Baileys Trail marker

Here is a trail marker that has been installed on the Baileys Trail System. Similar markers are along every trail.

It’s time to hit the hills of Athens County, bikers.

The Wayne National Forest Service and the Outdoor Recreational Council of Appalachia officially opened the built portion of the Bailey’s Trail System for mountain biking. The opening had been delayed from the expected opening date of April 15 for all off-highway vehicles, equestrians and mountain bikes due to the pandemic.

Trails were still open for hiking until the official opening on May 29. However, the goal was always to allow more than hiking on the trails as a main goal for organizers of the Baileys Trail System was to draw tourist dollars into Athens County through mountain bike tourism.

Trail system organizers have surmounted many hurdles, but more are still to be addressed. One such hurdle continues to be difficulties in financing the project. About $3.6 million is needed to complete the trail, and many funding sources have become less of a certain bet for trail administrators as the global economy takes a pandemic-driven hit and government entities reassess financial reach.

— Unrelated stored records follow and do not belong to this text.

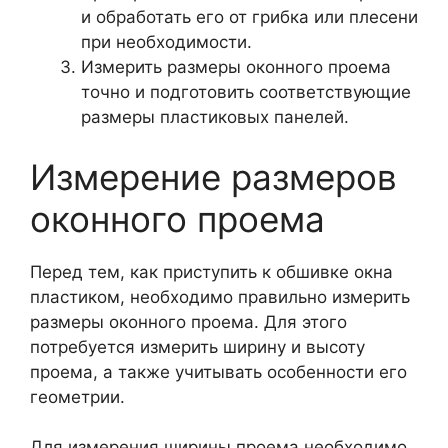
и обработать его от грибка или плесени
при необходимости.
Измерить размеры оконного проема
точно и подготовить соответствующие
размеры пластиковых панелей.
Измерение размеров
оконного проема
Перед тем, как приступить к обшивке окна
пластиком, необходимо правильно измерить
размеры оконного проема. Для этого
потребуется измерить ширину и высоту
проема, а также учитывать особенности его
геометрии.
Для измерения ширины проема необходимо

The Athens City Council had approved an ordinance in December authorizing the city to enter into a financial commitment with the Outdoor Recreational Council of Appalachia. The ordinance would have the city pay a minimum of $90,000 each year for two decades, but no payments have yet been made by the city.

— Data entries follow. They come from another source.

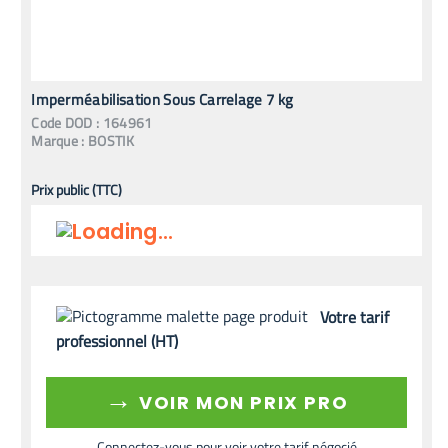
Imperméabilisation Sous Carrelage 7 kg
Code
DOD
:
164961
Marque :
BOSTIK
Prix public (TTC)
Votre tarif
professionnel (HT)
→
VOIR MON PRIX PRO
Connectez-vous pour voir votre tarif négocié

The County Commissioners also have discussed a one-time payment of $90,000 for the trail system, having already turned down an agreement similar to what the City signed. The payment was approved, but is now in question as the Commissioners reassess the county’s budget.

Dawn McCarthy, public relations officer for the Wayne, said the groups involved have not recently received any new grants, but that the National Forest Service has $350,000 that it would like to put toward the trail system as a recreational trail grant.

ORCA has promised to match 20 percent of that grant. The funding would go toward the second phase of trail construction. It would connect the Doanville trailhead to Nelsonville, among other attractive prospects.

Currently, ORCA is seeking an executive director, who will take the lead on financing for the trail system.

There have been individuals hiking on the trails for a while, according to Dawn McCarthy, public relations officer for the Wayne, but this allows for increased usage. Kiosks and trail markers have been installed at intersections and trailheads, but other things to benefit the trails are still in the works. Much of the work has been completed by volunteers.

McCarthy confirmed that once ORCA hires an executive director, the entity will be in charge of managing the trail system.